When I think about managing enrollment, key indicators like inquiries, visits, and applications naturally come to mind. However, much more is required in order to achieve ongoing sustainable success in an independent school or university.
Every good chief enrollment officer has a strategic plan for the week, the month, and the year. A great chief enrollment officer has a strategic plan for the next five years and a backup plan for inevitable interruptions—operating systems crash, tour guides become ill, or it rains on an event day.
While it is not all about the numbers, but about the inherent good that we deliver to families and our schools when we manage enrollment well, there are eight strategies that have worked for me over the years:
1. Anticipate the Future
My enrollment management plan begins with a SWOT analysis. Strengths and weaknesses tell us what to enhance and improve, while opportunities and threats give us room for growth and protect us from our vulnerabilities. Admission counselors need to know their families’ needs and not shy away from hard questions. Staff needs training, accountability, and goals to ensure continuous success in the future. The demographic outlook is changing rapidly. Is your school equipped to serve families with varying wants and needs?

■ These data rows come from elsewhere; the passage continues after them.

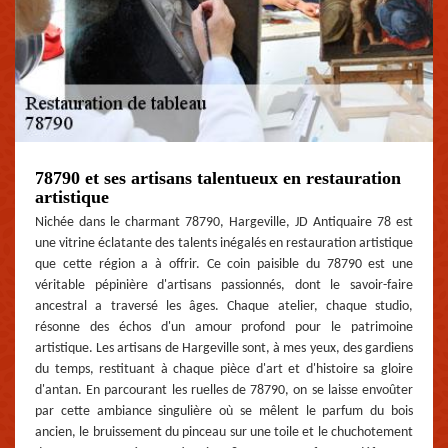
78790 et ses artisans talentueux en restauration
artistique
Nichée dans le charmant 78790, Hargeville, JD Antiquaire 78 est
une vitrine éclatante des talents inégalés en restauration artistique
que cette région a à offrir. Ce coin paisible du 78790 est une
véritable pépinière d'artisans passionnés, dont le savoir-faire
ancestral a traversé les âges. Chaque atelier, chaque studio,
résonne des échos d'un amour profond pour le patrimoine
artistique. Les artisans de Hargeville sont, à mes yeux, des gardiens
du temps, restituant à chaque pièce d'art et d'histoire sa gloire
d'antan. En parcourant les ruelles de 78790, on se laisse envoûter
par cette ambiance singulière où se mêlent le parfum du bois
ancien, le bruissement du pinceau sur une toile et le chuchotement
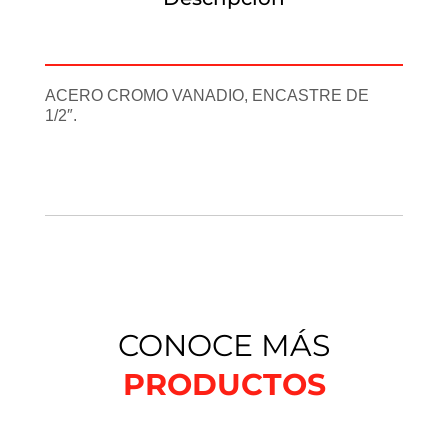
Información adicional
ACERO CROMO VANADIO, ENCASTRE DE
1/2″.
CONOCE MÁS
PRODUCTOS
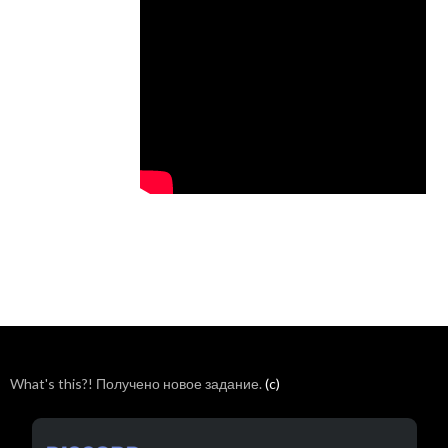
What's this?! Получено новое задание.
(c)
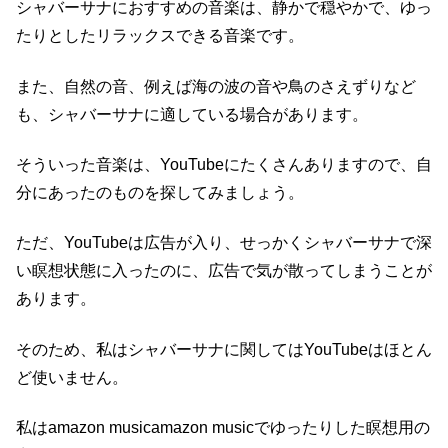
シャバーサナにおすすめの音楽は、静かで穏やかで、ゆっ
たりとしたリラックスできる音楽です。
また、自然の音、例えば海の波の音や鳥のさえずりなど
も、シャバーサナに適している場合があります。
そういった音楽は、YouTubeにたくさんありますので、自
分にあったのものを探してみましょう。
ただ、YouTubeは広告が入り、せっかくシャバーサナで深
い瞑想状態に入ったのに、広告で気が散ってしまうことが
あります。
そのため、私はシャバーサナに関してはYouTubeはほとん
ど使いません。
私はamazon musicamazon musicでゆったりした瞑想用の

2. Use Technology to Your Advantage
Streamline operations so that counselors are spending 80 percent of their time enrolling students and 20 percent in preparation or meetings. Use technology (like a robust CRM software solution) to increase your efficiency. Does your system give you real-time data from any computer in the world? Do you have a dashboard that summarizes your key indicators at the touch of a button, or do you spend hours running ad hoc reports?

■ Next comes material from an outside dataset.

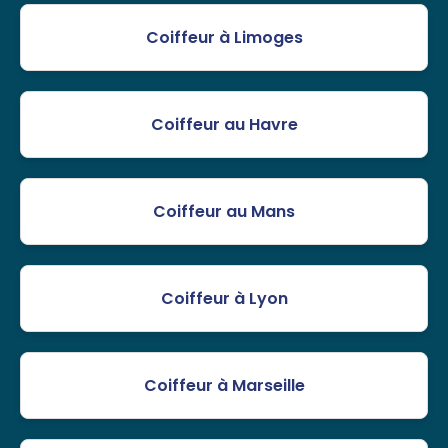
Coiffeur à Limoges
Coiffeur au Havre
Coiffeur au Mans
Coiffeur à Lyon
Coiffeur à Marseille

3. Be Proactive in Your Analysis
In order to assess key indicators, a predictive year-to-date model is critical. Boards generally do not have patience for shortfalls, and few heads have time to concentrate on the details. At the end of the day (or the summer when there is melt), you do not want to agonize over what you might have done differently. Boards and heads expect you to foresee shortfalls or melt and to plan proactively for success.

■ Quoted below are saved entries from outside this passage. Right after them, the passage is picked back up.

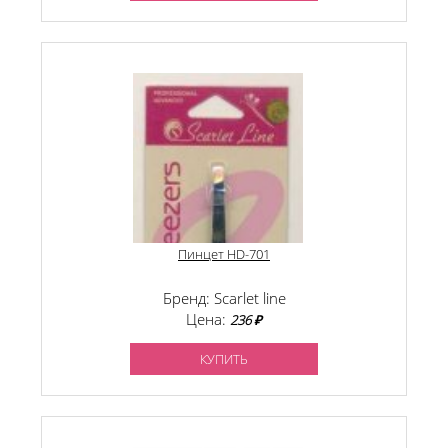
Пинцет HD-701
Бренд: Scarlet line
Цена:
236 ₽
КУПИТЬ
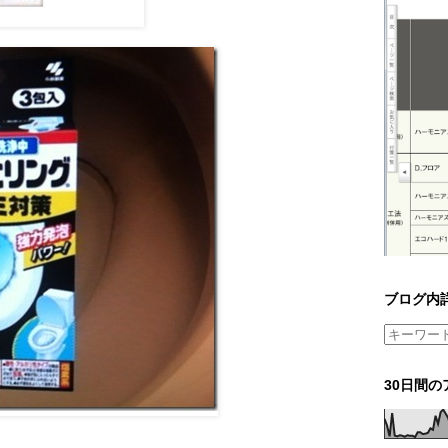
ブログ内
30日間の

4. Set High but Achievable Goals
Set your external goals high, your internal goals higher, and prepare your predictive model forecast conservatively. This keeps you ahead of the budget. Set up a forecast that is realistic so that you stay out front instead of spending your time playing catch-up. When you are trying to catch up, you will often find your 80/20 day reversed. There is simply not enough mindfulness training available for you and your staff during an enrollment shortfall!
5. Think Like a CEO
Each summer, I take a deep dive into the big data, perform a postmortem on last year’s outcomes, and brainstorm what I can do differently. Pretend this is your business. What would you do? Think like a CEO to ensure your own success. Study other businesses and other markets. What are they doing?
6. Find Your Disciples
Re-enrollment should count for the largest percentage of enrollment revenue. Discounting those families who should be returning is a serious mistake. You have to keep in touch, maintain loyalty, and honor your promise statement. Once you deliver, you can utilize those families to ensure that your newest families become entrenched in the community. If your attrition rate is increasing, then implement a retention plan that continuously promotes value to your current families.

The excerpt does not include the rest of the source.